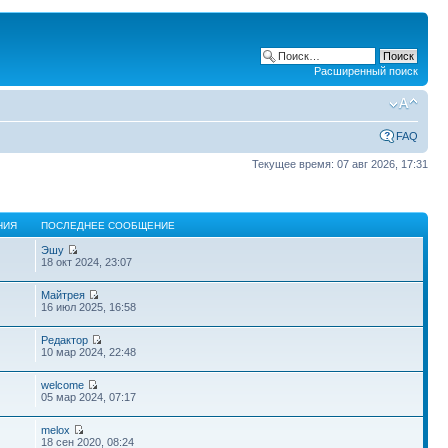
Расширенный поиск
FAQ
Текущее время: 07 авг 2026, 17:31
НИЯ
ПОСЛЕДНЕЕ СООБЩЕНИЕ
Эшу
18 окт 2024, 23:07
Майтрея
16 июл 2025, 16:58
Редактор
10 мар 2024, 22:48
welcome
05 мар 2024, 07:17
melox
18 сен 2020, 08:24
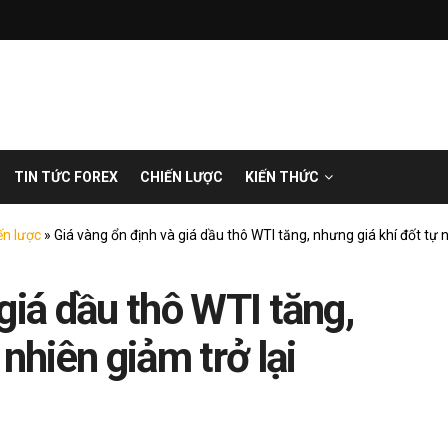
TIN TỨC FOREX
CHIẾN LƯỢC
KIẾN THỨC
ến lược
»
Giá vàng ổn định và giá dầu thô WTI tăng, nhưng giá khí đốt tự n
giá dầu thô WTI tăng,
nhiên giảm trở lại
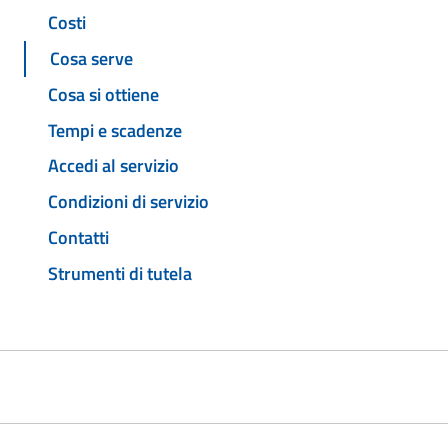
Costi
Cosa serve
Cosa si ottiene
Tempi e scadenze
Accedi al servizio
Condizioni di servizio
Contatti
Strumenti di tutela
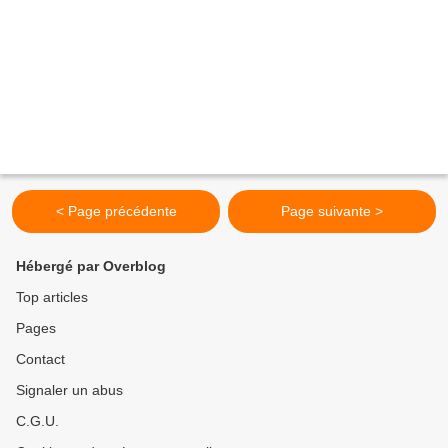
< Page précédente
Page suivante >
Hébergé par Overblog
Top articles
Pages
Contact
Signaler un abus
C.G.U.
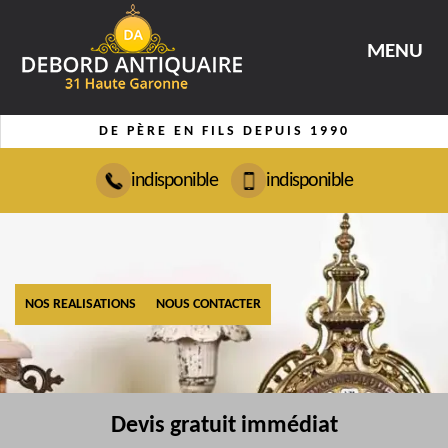
MENU
DE PÈRE EN FILS DEPUIS 1990
indisponible
indisponible
NOS REALISATIONS
NOUS CONTACTER
Devis gratuit immédiat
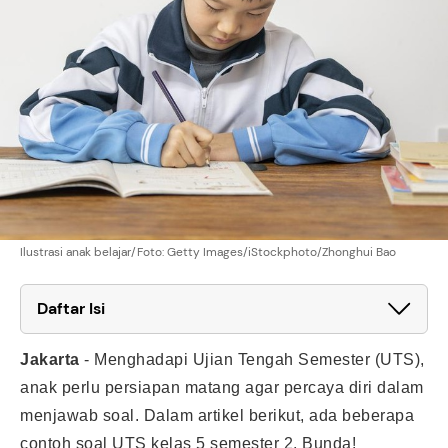
Ilustrasi anak belajar/Foto: Getty Images/iStockphoto/Zhonghui Bao
Daftar Isi
Jakarta
-
Menghadapi Ujian Tengah Semester (UTS),
anak perlu persiapan matang agar percaya diri dalam
menjawab soal. Dalam artikel berikut, ada beberapa
contoh soal UTS kelas 5 semester 2, Bunda!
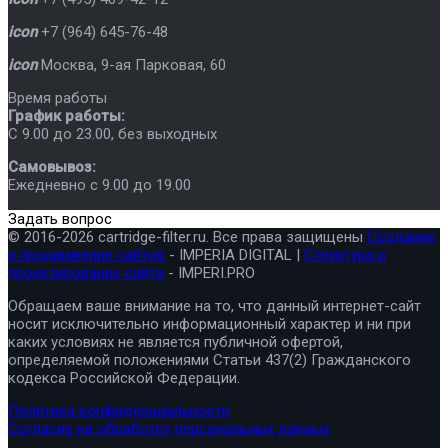
icon
+7 (964) 645-76-48
icon
Москва
,
9-ая Парковая, 60
Время работы
График работы:
C 9.00 до 23.00, без выходных
Самовывоз:
Ежедневно с 9.00 до 19.00
Задать вопрос
© 2016-2026 cartridge-filter.ru. Все права защищены
Создание
и продвижение сайтов
- IMPERIA DIGITAL |
Структура и
проектирование сайта
- IMPERI.PRO
Обращаем ваше внимание на то, что данный интернет-сайт
носит исключительно информационный характер и ни при
каких условиях не является публичной офертой,
определяемой положениями Статьи 437(2) Гражданского
кодекса Российской Федерации.
Политика конфиденциальности
Согласие на обработку персональных данных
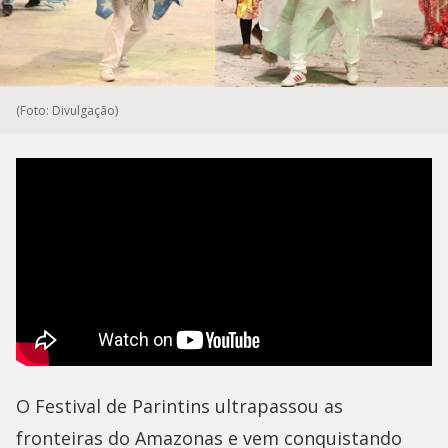
(Foto: Divulgação)
O Festival de Parintins ultrapassou as
fronteiras do Amazonas e vem conquistando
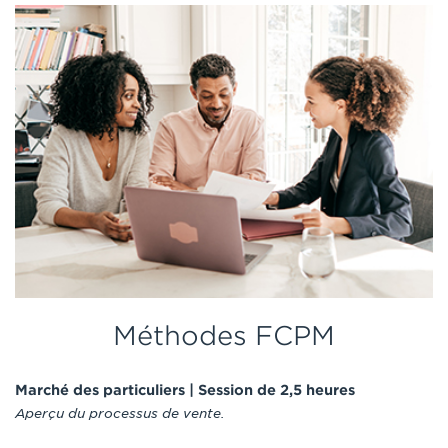
Méthodes FCPM
Marché des particuliers | Session de 2,5 heures
Aperçu du processus de vente.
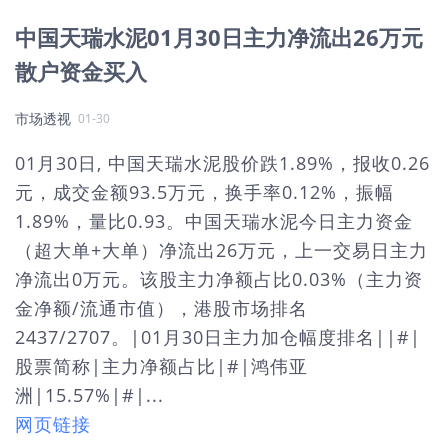
中国天瑞水泥01月30日主力净流出26万元
散户资金买入
市场透视
01-30
01月30日, 中国天瑞水泥股价跌1.89%，报收0.26
元，成交金额93.5万元，换手率0.12%，振幅
1.89%，量比0.93。中国天瑞水泥今日主力资金
（超大单+大单）净流出26万元，上一交易日主力
净流出0万元。该股主力净额占比0.03%（主力资
金净额/流通市值），港股市场排名
2437/2707。|01月30日主力加仓幅度排名||#|
股票简称|主力净额占比|#|鸿伟亚
洲|15.57%|#|...
网页链接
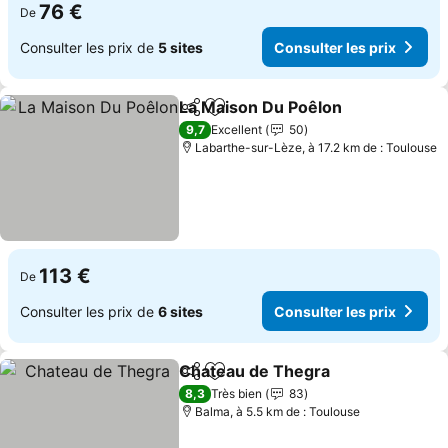
76 €
De
Consulter les prix de
5 sites
Consulter les prix
La Maison Du Poêlon
Partager
Ajouter à mes favoris
9,7
Excellent
50
Labarthe-sur-Lèze, à 17.2 km de : Toulouse
113 €
De
Consulter les prix de
6 sites
Consulter les prix
Chateau de Thegra
Partager
Ajouter à mes favoris
8,3
Très bien
83
Balma, à 5.5 km de : Toulouse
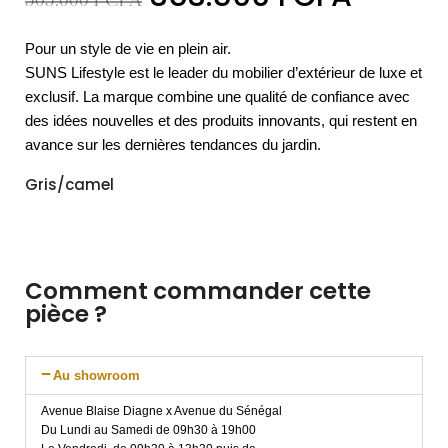
505.000
FCFA
Pour un style de vie en plein air.
SUNS Lifestyle est le leader du mobilier d’extérieur de luxe et
exclusif. La marque combine une qualité de confiance avec
des idées nouvelles et des produits innovants, qui restent en
avance sur les dernières tendances du jardin.
Gris/camel
Comment commander cette
pièce ?
Au showroom
Avenue Blaise Diagne x Avenue du Sénégal
Du Lundi au Samedi de 09h30 à 19h00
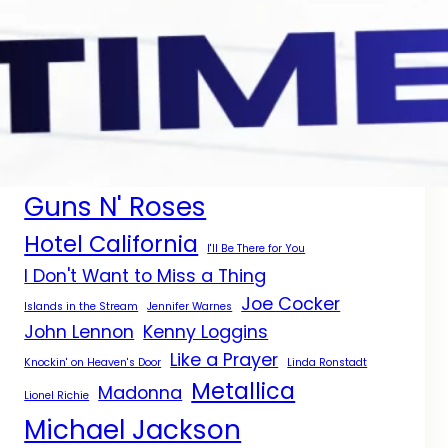
Aerosmith
Bee Gees
Aaron Neville
Billboard
Bill Medley y Jennifer Warnes
Black Sabbath
Civil War
Céline Dion
Diana Ross
Dolly Parton
Don't Cry
Don't Know Much
Eagles
Elton John
Grammy
Guns N' Roses
Hotel California
I'll Be There for You
I Don't Want to Miss a Thing
Joe Cocker
Islands in the Stream
Jennifer Warnes
John Lennon
Kenny Loggins
Like a Prayer
Knockin' on Heaven's Door
Linda Ronstadt
Metallica
Madonna
Lionel Richie
Michael Jackson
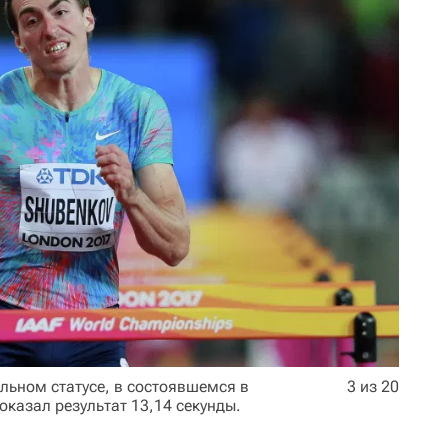
льном статусе, в состоявшемся в
3 из 20
казал результат 13,14 секунды.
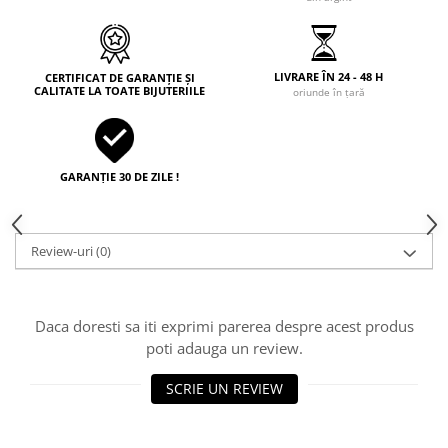
LIVRARE ÎN 24 - 48 H
CERTIFICAT DE GARANȚIE ȘI
CALITATE LA TOATE BIJUTERIILE
oriunde în țară
GARANȚIE 30 DE ZILE !
Review-uri
(0)
Daca doresti sa iti exprimi parerea despre acest produs
poti adauga un review.
SCRIE UN REVIEW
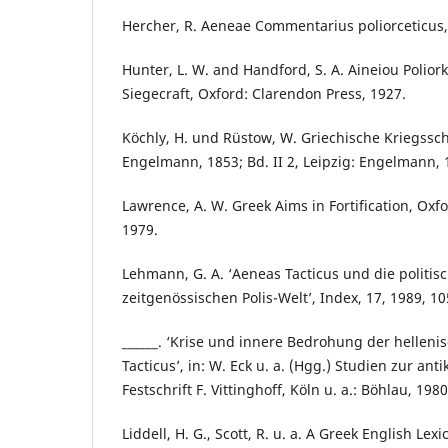
Hercher, R. Aeneae Commentarius poliorceticus,
Hunter, L. W. and Handford, S. A. Aineiou Polior
Siegecraft, Oxford: Clarendon Press, 1927.
Köchly, H. und Rüstow, W. Griechische Kriegsschrif
Engelmann, 1853; Bd. II 2, Leipzig: Engelmann, 
Lawrence, A. W. Greek Aims in Fortification, Oxf
1979.
Lehmann, G. A. ‘Aeneas Tacticus und die politisc
zeitgenössischen Polis-Welt’, Index, 17, 1989, 1
______. ‘Krise und innere Bedrohung der helleni
Tacticus’, in: W. Eck u. a. (Hgg.) Studien zur ant
Festschrift F. Vittinghoff, Köln u. a.: Böhlau, 198
Liddell, H. G., Scott, R. u. a. A Greek English Lexi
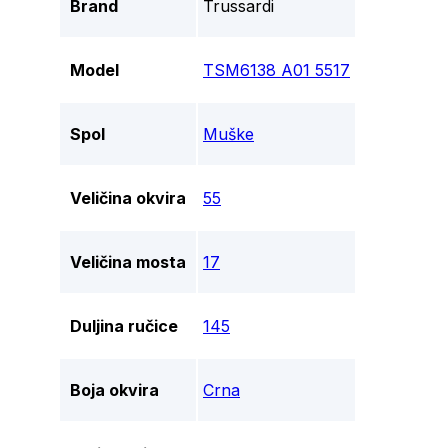
Brand
Trussardi
Model
TSM6138 A01 5517
Spol
Muške
Veličina okvira
55
Veličina mosta
17
Duljina ručice
145
Boja okvira
Crna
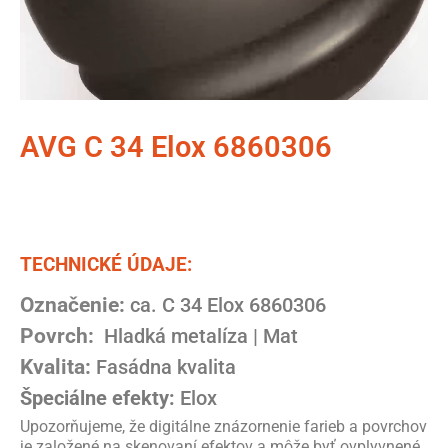
AVG C 34 Elox 6860306
TECHNICKÉ ÚDAJE:
Označenie:
ca. C 34 Elox 6860306
Povrch:
Hladká metalíza | Mat
Kvalita:
Fasádna kvalita
Špeciálne efekty:
Elox
Upozorňujeme, že digitálne znázornenie farieb a povrchov
je založené na skenovaní efektov a môže byť ovplyvnené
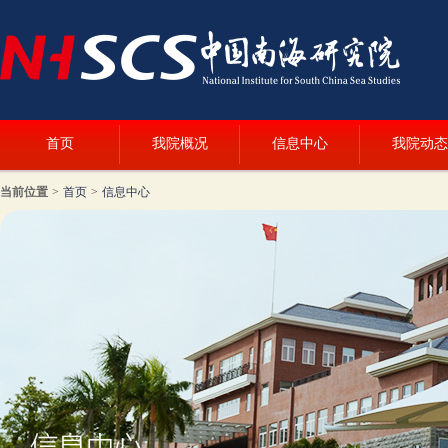
首页
我院概况
信息中心
我院动态
当前位置
>
首页
>
信息中心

^^^^^^^^^^^^^^^^

EXERCISE DIRECTIONS:
Without the pictures, transcribe the listing exactly as it stands.

EXERCISE ANSWER:
Расширенный поиск
FAQ
Текущее время: 07 авг 2026, 17:31
НИЯ
ПОСЛЕДНЕЕ СООБЩЕНИЕ
Эшу
18 окт 2024, 23:07
Майтрея
16 июл 2025, 16:58
Редактор
10 мар 2024, 22:48
welcome
05 мар 2024, 07:17
melox
18 сен 2020, 08:24
TIN TỨC FOREX
CHIẾN LƯỢC
KIẾN THỨC
ến lược
»
Giá vàng ổn định và giá dầu thô WTI tăng, nhưng giá khí đốt tự n
giá dầu thô WTI tăng,
nhiên giảm trở lại
Costi
Cosa serve
Cosa si ottiene
Tempi e scadenze
Accedi al servizio
Condizioni di servizio
Contatti
Strumenti di tutela
< Page précédente
Page suivante >
Hébergé par Overblog
Top articles
Pages
Contact
Signaler un abus
C.G.U.
MENU
DE PÈRE EN FILS DEPUIS 1990
indisponible
indisponible
NOS REALISATIONS
NOUS CONTACTER
Devis gratuit immédiat
Ilustrasi anak belajar/Foto: Getty Images/iStockphoto/Zhonghui Bao
Daftar Isi
Jakarta
-
Menghadapi Ujian Tengah Semester (UTS),
anak perlu persiapan matang agar percaya diri dalam
menjawab soal. Dalam artikel berikut, ada beberapa
contoh soal UTS kelas 5 semester 2, Bunda!
icon
+7 (964) 645-76-48
icon
Москва
,
9-ая Парковая, 60
Время работы
График работы:
C 9.00 до 23.00, без выходных
Самовывоз:
Ежедневно с 9.00 до 19.00
Задать вопрос
© 2016-2026 cartridge-filter.ru. Все права защищены
Создание
и продвижение сайтов
- IMPERIA DIGITAL |
Структура и
проектирование сайта
- IMPERI.PRO
Обращаем ваше внимание на то, что данный интернет-сайт
носит исключительно информационный характер и ни при
каких условиях не является публичной офертой,
определяемой положениями Статьи 437(2) Гражданского
кодекса Российской Федерации.
Политика конфиденциальности
Согласие на обработку персональных данных
(Foto: Divulgação)
O Festival de Parintins ultrapassou as
fronteiras do Amazonas e vem conquistando
Méthodes FCPM
Marché des particuliers | Session de 2,5 heures
Aperçu du processus de vente.
中国天瑞水泥01月30日主力净流出26万元
散户资金买入
市场透视
01-30
01月30日, 中国天瑞水泥股价跌1.89%，报收0.26
元，成交金额93.5万元，换手率0.12%，振幅
1.89%，量比0.93。中国天瑞水泥今日主力资金
（超大单+大单）净流出26万元，上一交易日主力
净流出0万元。该股主力净额占比0.03%（主力资
金净额/流通市值），港股市场排名
2437/2707。|01月30日主力加仓幅度排名||#|
股票简称|主力净额占比|#|鸿伟亚
洲|15.57%|#|...
网页链接
76 €
De
Consulter les prix de
5 sites
Consulter les prix
La Maison Du Poêlon
Partager
Ajouter à mes favoris
9,7
Excellent
50
Labarthe-sur-Lèze, à 17.2 km de : Toulouse
113 €
De
Consulter les prix de
6 sites
Consulter les prix
Chateau de Thegra
Partager
Ajouter à mes favoris
8,3
Très bien
83
Balma, à 5.5 km de : Toulouse
505.000
FCFA
Pour un style de vie en plein air.
SUNS Lifestyle est le leader du mobilier d’extérieur de luxe et
exclusif. La marque combine une qualité de confiance avec
des idées nouvelles et des produits innovants, qui restent en
avance sur les dernières tendances du jardin.
Gris/camel
Comment commander cette
pièce ?
Au showroom
Avenue Blaise Diagne x Avenue du Sénégal
Du Lundi au Samedi de 09h30 à 19h00
Aerosmith
Bee Gees
Aaron Neville
Billboard
Bill Medley y Jennifer Warnes
Black Sabbath
Civil War
Céline Dion
Diana Ross
Dolly Parton
Don't Cry
Don't Know Much
Eagles
Elton John
Grammy
Guns N' Roses
Hotel California
I'll Be There for You
I Don't Want to Miss a Thing
Joe Cocker
Islands in the Stream
Jennifer Warnes
John Lennon
Kenny Loggins
Like a Prayer
Knockin' on Heaven's Door
Linda Ronstadt
Metallica
Madonna
Lionel Richie
Michael Jackson
льном статусе, в состоявшемся в
3 из 20
казал результат 13,14 секунды.
LIVRARE ÎN 24 - 48 H
CERTIFICAT DE GARANȚIE ȘI
CALITATE LA TOATE BIJUTERIILE
oriunde în țară
GARANȚIE 30 DE ZILE !
Review-uri
(0)
Daca doresti sa iti exprimi parerea despre acest produs
poti adauga un review.
SCRIE UN REVIEW
Hercher, R. Aeneae Commentarius poliorceticus,
Hunter, L. W. and Handford, S. A. Aineiou Polior
Siegecraft, Oxford: Clarendon Press, 1927.
Köchly, H. und Rüstow, W. Griechische Kriegsschrif
Engelmann, 1853; Bd. II 2, Leipzig: Engelmann, 
Lawrence, A. W. Greek Aims in Fortification, Oxf
1979.
Lehmann, G. A. ‘Aeneas Tacticus und die politisc
zeitgenössischen Polis-Welt’, Index, 17, 1989, 1
______. ‘Krise und innere Bedrohung der helleni
Tacticus’, in: W. Eck u. a. (Hgg.) Studien zur ant
Festschrift F. Vittinghoff, Köln u. a.: Böhlau, 198
Liddell, H. G., Scott, R. u. a. A Greek English Lexi
Brand
Trussardi
Model
TSM6138 A01 5517
Spol
Muške
Veličina okvira
55
Veličina mosta
17
Duljina ručice
145
Boja okvira
Crna
AVG C 34 Elox 6860306
TECHNICKÉ ÚDAJE:
Označenie:
ca. C 34 Elox 6860306
Povrch:
Hladká metalíza | Mat
Kvalita:
Fasádna kvalita
Špeciálne efekty:
Elox
Upozorňujeme, že digitálne znázornenie farieb a povrchov
je založené na skenovaní efektov a môže byť ovplyvnené
首页
我院概况
信息中心
我院动态
当前位置
>
首页
>
信息中心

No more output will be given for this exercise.